# Advice for fixing my car?



## HughesehguH (Jun 3, 2012)

In a few months I will be getting a 2003 Nissan Altima with about 120,000 miles on it and in good shape from my dad. It's engine however, has a busted head gasket as well as a cracked cylinder. I want to get that fixed obviously. I was hoping it would cost around (1800-2500) to get maybe a used engine in there. I was wondering if it would be more beneficial to look into getting another car instead of the Altima that runs and has no current problems or to fix the Altima. My price range for a used car would be anything under $4,000. If you feel that getting another would be better could make a recommendation please (cars only. I like trucks and SUV's but can't afford the gas)? Thanks!


----------



## smj999smj (Jan 1, 2006)

You have to be careful buying a used engine if it's a 4 cyl. model. A lot of early L31 Altima QR25DE engines had issues with burning oil. A better option would be a reman. engine, but that would up your investment considerably.


----------



## 96v6camaro (May 25, 2010)

Swapping an engine is time consuming.

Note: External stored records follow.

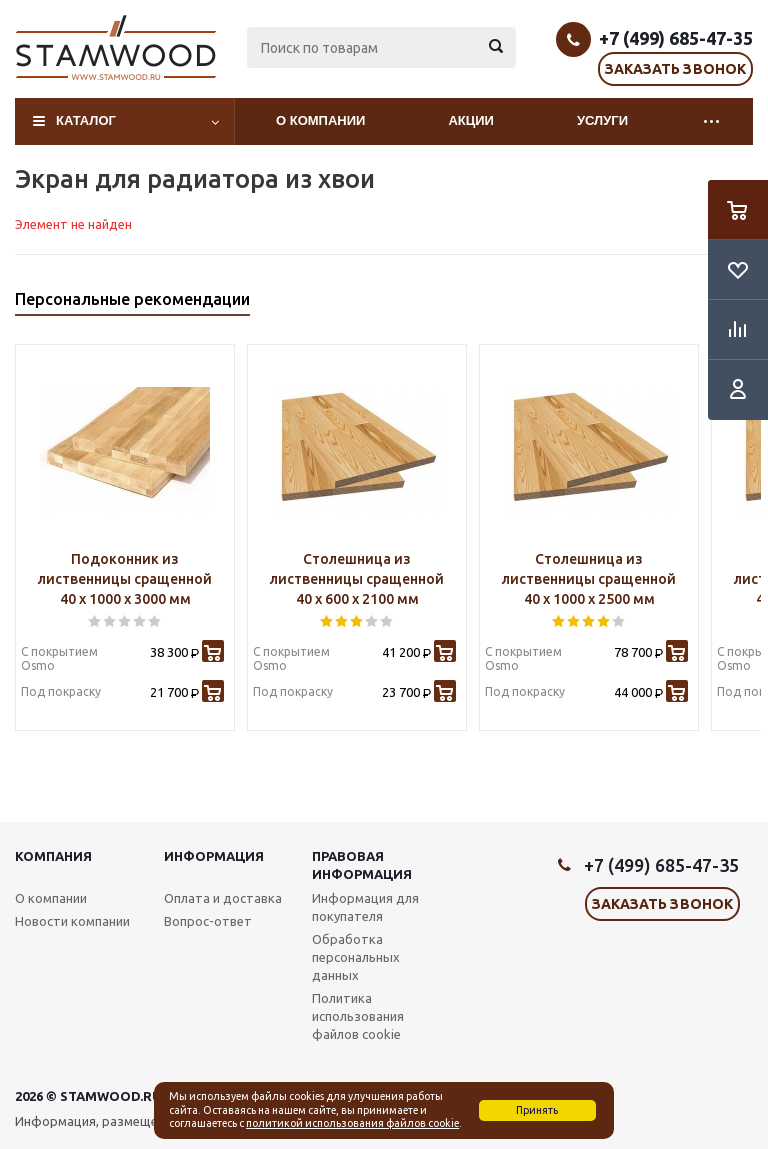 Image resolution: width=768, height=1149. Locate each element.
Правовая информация (362, 865)
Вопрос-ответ (208, 921)
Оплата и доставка (223, 898)
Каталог (86, 120)
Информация (214, 856)
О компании (320, 120)
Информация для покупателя (365, 907)
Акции (471, 120)
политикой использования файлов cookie (352, 1123)
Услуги (602, 120)
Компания (53, 856)
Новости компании (72, 921)
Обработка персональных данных (356, 957)
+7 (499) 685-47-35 (676, 38)
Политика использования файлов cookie (358, 1016) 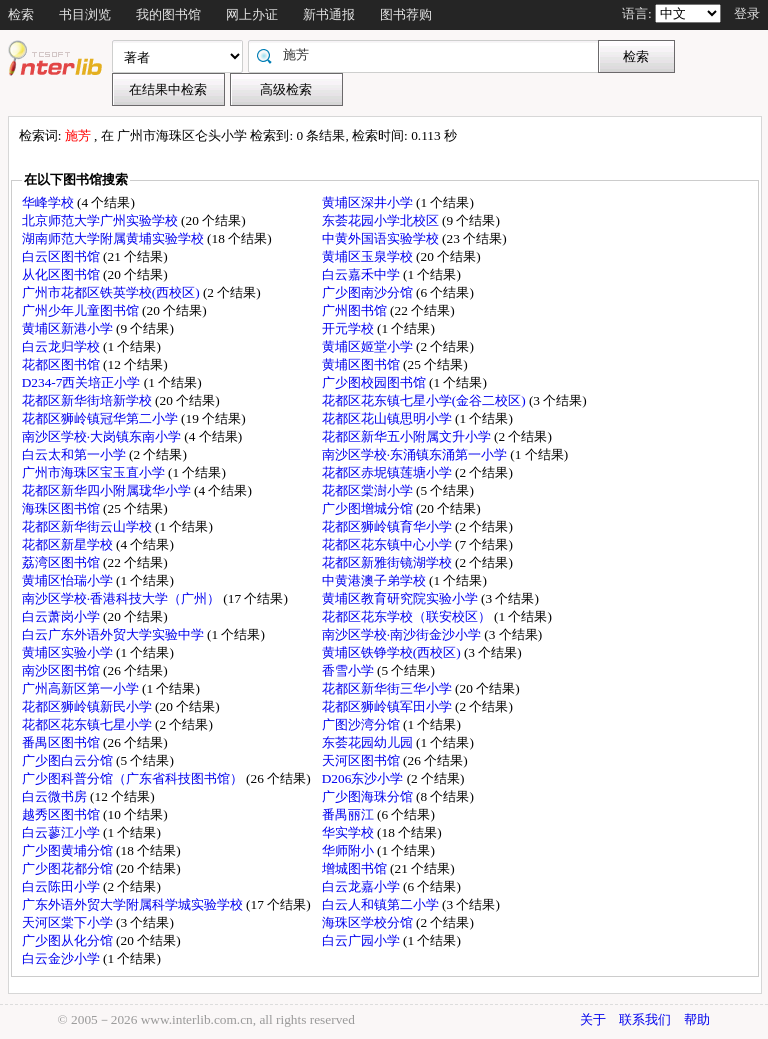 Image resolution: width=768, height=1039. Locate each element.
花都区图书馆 (62, 364)
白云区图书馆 (62, 256)
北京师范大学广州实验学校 (101, 220)
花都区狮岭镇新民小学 (88, 706)
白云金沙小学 (62, 958)
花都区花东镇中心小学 (388, 544)
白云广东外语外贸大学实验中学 (114, 634)
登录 (747, 13)
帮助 (697, 1019)
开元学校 (349, 328)
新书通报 (329, 14)
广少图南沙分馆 (369, 292)
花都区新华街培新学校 (88, 400)
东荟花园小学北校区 (382, 220)
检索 (21, 14)
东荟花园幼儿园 (369, 742)
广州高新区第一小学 (82, 688)
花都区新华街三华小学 (388, 688)
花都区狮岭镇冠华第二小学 (101, 418)
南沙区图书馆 (62, 670)
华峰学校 (49, 202)
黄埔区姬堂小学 (369, 346)
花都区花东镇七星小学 (88, 724)
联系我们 (645, 1019)
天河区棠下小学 (69, 922)
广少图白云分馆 (69, 760)
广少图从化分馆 (69, 940)
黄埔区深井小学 (369, 202)
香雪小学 (349, 670)
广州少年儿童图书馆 (82, 310)
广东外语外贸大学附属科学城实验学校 (134, 904)
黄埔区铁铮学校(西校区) (393, 652)
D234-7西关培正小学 (83, 382)
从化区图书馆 (62, 274)
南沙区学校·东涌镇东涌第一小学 (416, 454)
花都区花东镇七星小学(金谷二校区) (425, 400)
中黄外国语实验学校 (382, 238)
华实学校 (349, 832)
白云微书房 (56, 796)
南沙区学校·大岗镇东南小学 (103, 436)
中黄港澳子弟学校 (375, 580)
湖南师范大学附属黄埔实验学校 (114, 238)
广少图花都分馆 (69, 868)
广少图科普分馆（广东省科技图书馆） (134, 778)
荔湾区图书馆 (62, 562)
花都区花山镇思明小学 (388, 418)
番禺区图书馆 (62, 742)
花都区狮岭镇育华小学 (388, 526)
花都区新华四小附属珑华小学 (108, 490)
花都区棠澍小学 (369, 490)
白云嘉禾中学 (362, 274)
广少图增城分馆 (369, 508)
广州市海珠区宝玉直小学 (95, 472)
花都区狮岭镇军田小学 (388, 706)
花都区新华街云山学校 (88, 526)
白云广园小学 (362, 940)
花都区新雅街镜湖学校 (388, 562)
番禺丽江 (349, 814)
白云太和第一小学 (75, 454)
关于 (593, 1019)
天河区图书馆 (362, 760)
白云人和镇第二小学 (382, 904)
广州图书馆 (356, 310)
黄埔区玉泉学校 (369, 256)
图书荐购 (406, 14)
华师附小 (349, 850)
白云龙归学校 (62, 346)
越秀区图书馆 (62, 814)
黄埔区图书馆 (362, 364)
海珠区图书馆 (62, 508)
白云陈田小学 (62, 886)
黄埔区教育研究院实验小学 (401, 598)
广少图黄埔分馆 (69, 850)
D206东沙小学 (364, 778)
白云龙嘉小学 (362, 886)
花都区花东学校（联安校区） (408, 616)
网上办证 (252, 14)
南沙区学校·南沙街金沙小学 (403, 634)
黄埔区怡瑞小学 (69, 580)
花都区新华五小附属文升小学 (408, 436)
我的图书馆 (168, 14)
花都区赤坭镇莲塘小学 (388, 472)
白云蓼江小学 (62, 832)
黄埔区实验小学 (69, 652)
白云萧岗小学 (62, 616)
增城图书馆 (356, 868)
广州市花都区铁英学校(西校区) (112, 292)
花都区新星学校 (69, 544)
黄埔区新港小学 (69, 328)
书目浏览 (85, 14)
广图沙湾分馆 (362, 724)
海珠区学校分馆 (369, 922)
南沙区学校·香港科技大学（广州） (123, 598)
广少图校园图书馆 (375, 382)
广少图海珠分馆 (369, 796)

Labor will play a big part. Plus sourcing an engine. If you can find a compatible complete engine out of a car (hopefully later year to avoid the oil issues mentioned) it might be worth keeping if you're doing the work but I would guess you're looking at least 1-2k if not more just on the labor to put it in. Even if you get away for 2500 - what is the car actually worth if the engine weren't an issue? How many other issues are there that will need to be dealt with on an almost 10 year old car? Personally I'd sell and get something that actually runs. Then again my car is 16 years old and I'm keeping it alive. Original still working ok engine/trans tho.


----------